Agreed – it’s a good one, tremendous fun.
If you’re after a less cuddly sort of zombie movie, I can also recommned La Horde.
Talking of Pixar, Up is utterly charming.
(It’s Leeds film festival at the moment, so I’m watching all sorts.)
November 10th, 2009 | 9:23am
by Larry Teabag
Were there any cows in it?
November 11th, 2009 | 10:55am
by merrick
Hey Larry, I’ll look out for La Horde (and yes, Up is very lovely indeed).
And I’m afraid there are no cows in it Merrick. There’s a mention of them (in the “mad cow disease” line) and I believe there’s a cow hide in the Native American craft shop they visit. But no living cows to the best of my knowledge. Sorry.
November 11th, 2009 | 11:10am
by Jim Bliss
Sorry to hear there were no cows in it, Jim. My impression is that cows appear in about a third of movies, so given that you’ve recently reviewed two cowless ones, I think it’s statistically likely the next one you review will have some in.

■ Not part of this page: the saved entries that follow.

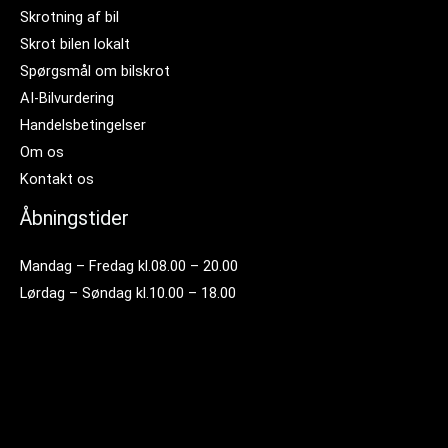
Skrotning af bil
Skrot bilen lokalt
Spørgsmål om bilskrot
AI-Bilvurdering
Handelsbetingelser
Om os
Kontakt os
Åbningstider
Mandag – Fredag kl.08.00 – 20.00
Lørdag – Søndag kl.10.00 – 18.00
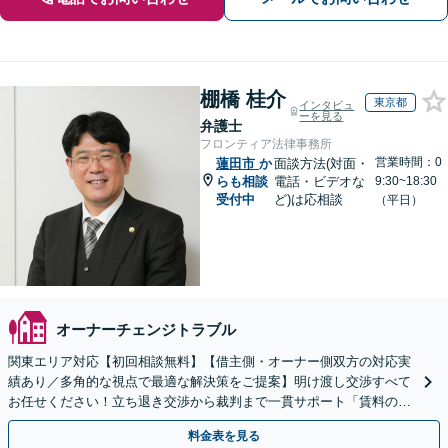
棚橋 桂介
東京都
インタビュ
ーを見る
弁護士
フロンティア法律事務所
営業時間：0
蓮田市
か
面談方法(対面・
らも相談
電話・ビデオな
9:30~18:30
受付中
ど)は応相談
（平日）
オーナーチェンジトラブル
関東エリア対応【初回相談無料】【借主側・オーナー側双方の対応実
績あり／多角的な視点で最適な解決策をご提案】明け渡し交渉すべて
お任せください！立ち退き交渉から裁判まで一貫サポート「賃料の増
額・減額の交渉も対応実績豊富」【休日・夜間相談可】
料金表を見る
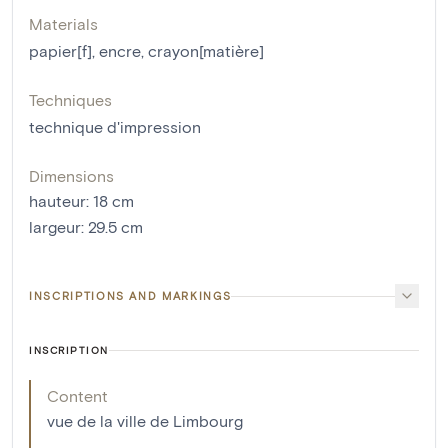
Materials
papier[f]
,
encre
,
crayon[matière]
Techniques
technique d'impression
Dimensions
hauteur
:
18
cm
largeur
:
29.5
cm
INSCRIPTIONS AND MARKINGS
INSCRIPTION
Content
vue de la ville de Limbourg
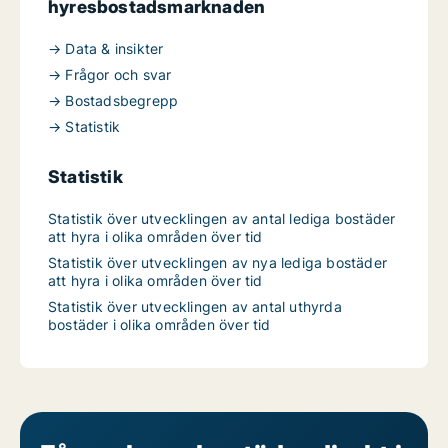
hyresbostadsmarknaden
→ Data & insikter
→ Frågor och svar
→ Bostadsbegrepp
→ Statistik
Statistik
Statistik över utvecklingen av antal lediga bostäder
att hyra i olika områden över tid
Statistik över utvecklingen av nya lediga bostäder
att hyra i olika områden över tid
Statistik över utvecklingen av antal uthyrda
bostäder i olika områden över tid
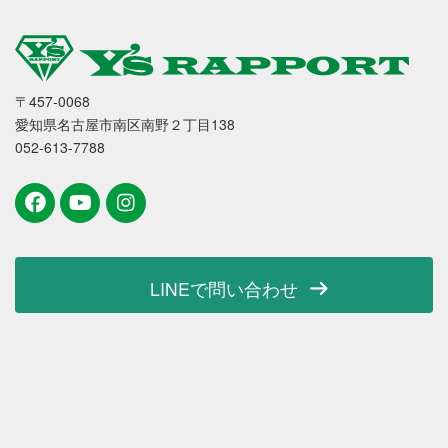
〒457-0068
愛知県名古屋市南区南野２丁目138
052-613-7788
LINEで問い合わせ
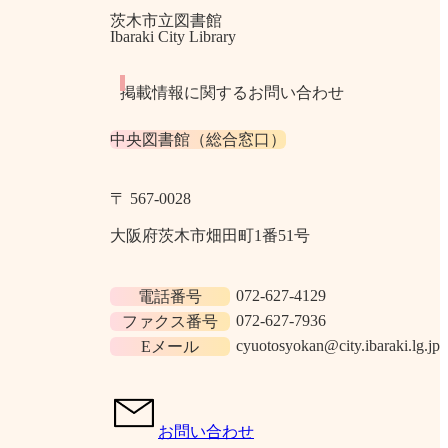
茨木市立図書館
Ibaraki City Library
掲載情報に関するお問い合わせ
中央図書館（総合窓口）
〒 567​-​0028
大阪府茨木市畑田町1番51号
072-627-4129
電話番号
072-627-7936
ファクス番号
cyuotosyokan@city.ibaraki.lg.jp
Eメール
お問い合わせ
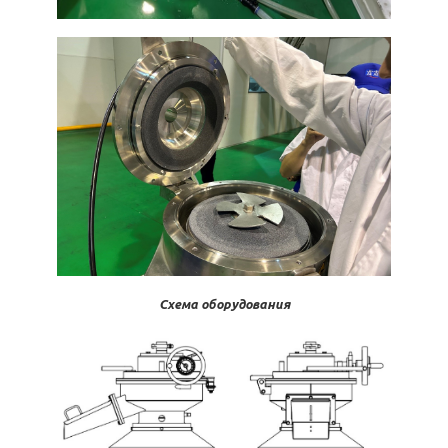
Схема оборудования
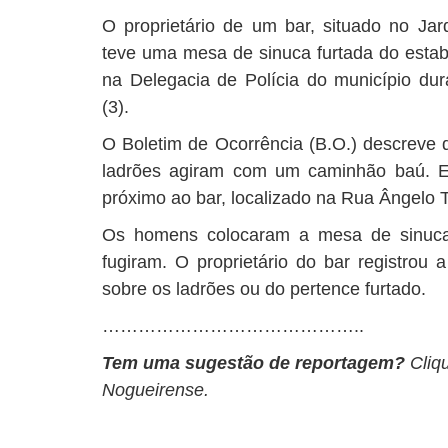
O proprietário de um bar, situado no Jar
teve uma mesa de sinuca furtada do estabe
na Delegacia de Polícia do município dur
(3).
O Boletim de Ocorrência (B.O.) descreve 
ladrões agiram com um caminhão baú. E
próximo ao bar, localizado na Rua Ângelo T
Os homens colocaram a mesa de sinuca
fugiram. O proprietário do bar registrou 
sobre os ladrões ou do pertence furtado.
……………………………………..
Tem uma sugestão de reportagem?
Cliq
Nogueirense.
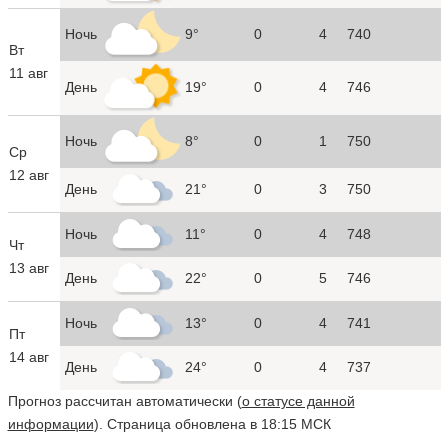
Ночь
9°
0
4
740
Вт
11 авг
День
19°
0
4
746
Ночь
8°
0
1
750
Ср
12 авг
День
21°
0
3
750
Ночь
11°
0
4
748
Чт
13 авг
День
22°
0
5
746
Ночь
13°
0
4
741
Пт
14 авг
День
24°
0
4
737
Прогноз рассчитан автоматически (
о статусе данной
информации
). Страница обновлена в 18:15 МСК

To firm up the numbers a bit, I’ve started keeping a list of movies I watch and the cattle therein. It is, inventively enough, called Cows in Movies.
November 11th, 2009 | 1:51pm
by merrick
As I said though, Merrick, I can’t swear there’s no cows in The Invention of Lying. I gave up paying much attention quite early on. But I’m pretty certain that Zombieland has none.
November 11th, 2009 | 1:58pm
by Jim Bliss
i watched close encounters of the third kind last night, the director’s cut. there were drugged cows in it.